▶ _WHAT THE EXERCISE ASKS_: Check each line below for "voorkeur" and report how many have it, nothing else.
=== WORKING DATA ===
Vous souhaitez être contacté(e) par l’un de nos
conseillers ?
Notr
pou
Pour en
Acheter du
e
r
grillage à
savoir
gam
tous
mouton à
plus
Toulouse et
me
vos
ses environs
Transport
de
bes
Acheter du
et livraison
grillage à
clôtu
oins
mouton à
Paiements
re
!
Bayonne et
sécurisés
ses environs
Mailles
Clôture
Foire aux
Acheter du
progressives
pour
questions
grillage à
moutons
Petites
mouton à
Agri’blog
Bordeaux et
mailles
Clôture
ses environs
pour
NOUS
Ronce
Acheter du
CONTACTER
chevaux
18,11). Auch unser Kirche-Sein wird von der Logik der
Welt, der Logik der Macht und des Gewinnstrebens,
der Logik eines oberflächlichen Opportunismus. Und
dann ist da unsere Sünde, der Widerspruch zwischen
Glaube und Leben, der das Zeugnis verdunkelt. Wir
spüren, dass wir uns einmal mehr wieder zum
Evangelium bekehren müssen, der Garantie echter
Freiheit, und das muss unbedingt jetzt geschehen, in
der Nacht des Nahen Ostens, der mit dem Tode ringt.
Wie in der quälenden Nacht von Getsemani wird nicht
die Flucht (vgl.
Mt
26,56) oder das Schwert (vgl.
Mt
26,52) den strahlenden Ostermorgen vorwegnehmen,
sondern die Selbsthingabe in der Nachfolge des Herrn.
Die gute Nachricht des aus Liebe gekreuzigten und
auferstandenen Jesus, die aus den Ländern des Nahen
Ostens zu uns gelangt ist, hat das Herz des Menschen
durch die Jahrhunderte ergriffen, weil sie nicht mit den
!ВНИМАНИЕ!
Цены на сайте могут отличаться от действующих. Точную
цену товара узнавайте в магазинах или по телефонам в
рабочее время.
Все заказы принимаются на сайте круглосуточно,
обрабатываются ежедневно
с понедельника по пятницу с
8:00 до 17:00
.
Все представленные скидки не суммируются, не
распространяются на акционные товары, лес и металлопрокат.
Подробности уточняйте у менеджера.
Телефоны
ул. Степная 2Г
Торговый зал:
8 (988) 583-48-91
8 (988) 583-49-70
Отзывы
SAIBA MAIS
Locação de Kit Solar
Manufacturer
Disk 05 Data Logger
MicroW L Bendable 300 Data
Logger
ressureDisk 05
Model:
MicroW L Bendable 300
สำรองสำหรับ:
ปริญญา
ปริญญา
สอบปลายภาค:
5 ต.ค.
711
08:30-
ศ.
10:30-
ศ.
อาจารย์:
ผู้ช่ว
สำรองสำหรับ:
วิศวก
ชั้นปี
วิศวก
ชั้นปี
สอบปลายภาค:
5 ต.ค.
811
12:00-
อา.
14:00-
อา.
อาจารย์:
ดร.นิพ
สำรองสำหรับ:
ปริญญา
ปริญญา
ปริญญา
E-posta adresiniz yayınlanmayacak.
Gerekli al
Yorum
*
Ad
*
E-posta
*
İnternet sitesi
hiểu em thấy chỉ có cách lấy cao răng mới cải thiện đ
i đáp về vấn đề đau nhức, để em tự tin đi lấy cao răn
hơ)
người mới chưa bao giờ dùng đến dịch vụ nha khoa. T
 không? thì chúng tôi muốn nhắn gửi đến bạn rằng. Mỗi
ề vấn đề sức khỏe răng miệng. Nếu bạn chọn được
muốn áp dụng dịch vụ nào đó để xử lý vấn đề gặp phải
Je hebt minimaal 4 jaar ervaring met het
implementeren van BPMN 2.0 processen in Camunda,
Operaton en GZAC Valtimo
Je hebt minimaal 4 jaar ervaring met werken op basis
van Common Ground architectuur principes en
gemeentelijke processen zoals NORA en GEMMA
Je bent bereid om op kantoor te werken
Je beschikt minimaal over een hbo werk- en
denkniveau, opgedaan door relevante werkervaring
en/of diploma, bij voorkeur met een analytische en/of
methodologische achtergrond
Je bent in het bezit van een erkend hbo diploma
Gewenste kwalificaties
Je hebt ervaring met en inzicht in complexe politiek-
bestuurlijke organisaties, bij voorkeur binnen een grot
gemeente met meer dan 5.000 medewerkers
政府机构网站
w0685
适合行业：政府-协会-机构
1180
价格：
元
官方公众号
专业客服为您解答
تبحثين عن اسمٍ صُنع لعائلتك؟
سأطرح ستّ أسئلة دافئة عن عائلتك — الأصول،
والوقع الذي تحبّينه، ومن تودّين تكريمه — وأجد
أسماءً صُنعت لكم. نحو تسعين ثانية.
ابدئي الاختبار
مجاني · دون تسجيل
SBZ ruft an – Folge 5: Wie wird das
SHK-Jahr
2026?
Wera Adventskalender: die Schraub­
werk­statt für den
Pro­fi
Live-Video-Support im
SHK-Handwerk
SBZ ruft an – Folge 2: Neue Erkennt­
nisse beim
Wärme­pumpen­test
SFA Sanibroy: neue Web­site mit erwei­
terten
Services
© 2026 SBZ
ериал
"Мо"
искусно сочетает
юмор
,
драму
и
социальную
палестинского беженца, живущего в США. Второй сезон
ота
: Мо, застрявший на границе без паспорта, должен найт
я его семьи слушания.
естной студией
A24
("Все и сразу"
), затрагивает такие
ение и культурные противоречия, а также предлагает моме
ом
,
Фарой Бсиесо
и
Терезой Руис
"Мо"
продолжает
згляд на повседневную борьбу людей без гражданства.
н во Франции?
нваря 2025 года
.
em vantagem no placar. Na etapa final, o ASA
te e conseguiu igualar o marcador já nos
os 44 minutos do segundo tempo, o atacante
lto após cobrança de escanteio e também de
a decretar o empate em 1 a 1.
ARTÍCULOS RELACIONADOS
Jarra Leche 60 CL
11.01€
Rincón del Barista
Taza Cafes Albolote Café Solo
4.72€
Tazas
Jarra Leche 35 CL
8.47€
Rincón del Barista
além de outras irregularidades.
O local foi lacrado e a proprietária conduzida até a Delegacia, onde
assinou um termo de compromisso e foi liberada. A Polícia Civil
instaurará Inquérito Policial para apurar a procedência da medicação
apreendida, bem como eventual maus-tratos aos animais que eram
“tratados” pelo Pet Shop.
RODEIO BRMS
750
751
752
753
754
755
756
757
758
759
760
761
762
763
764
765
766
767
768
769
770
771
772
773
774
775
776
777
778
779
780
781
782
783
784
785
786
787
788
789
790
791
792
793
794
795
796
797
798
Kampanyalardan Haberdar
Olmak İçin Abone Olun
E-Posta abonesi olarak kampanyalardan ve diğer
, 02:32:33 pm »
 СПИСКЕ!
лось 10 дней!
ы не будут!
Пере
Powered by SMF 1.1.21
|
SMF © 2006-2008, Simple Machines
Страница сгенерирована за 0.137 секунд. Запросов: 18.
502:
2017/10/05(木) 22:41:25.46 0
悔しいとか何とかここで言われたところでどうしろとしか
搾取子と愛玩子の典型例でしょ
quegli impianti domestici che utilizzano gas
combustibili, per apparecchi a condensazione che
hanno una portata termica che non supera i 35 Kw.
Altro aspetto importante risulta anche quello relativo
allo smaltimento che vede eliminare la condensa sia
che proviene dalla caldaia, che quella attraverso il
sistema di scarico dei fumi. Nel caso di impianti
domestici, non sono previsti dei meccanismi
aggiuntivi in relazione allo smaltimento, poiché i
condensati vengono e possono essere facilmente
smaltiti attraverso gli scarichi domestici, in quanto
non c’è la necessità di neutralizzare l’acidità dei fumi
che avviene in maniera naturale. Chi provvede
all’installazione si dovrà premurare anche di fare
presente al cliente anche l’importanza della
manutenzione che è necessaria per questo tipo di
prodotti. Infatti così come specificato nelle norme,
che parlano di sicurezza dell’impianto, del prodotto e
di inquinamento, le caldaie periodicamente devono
===
▶ _OUTPUT OF THE EXERCISE_: 2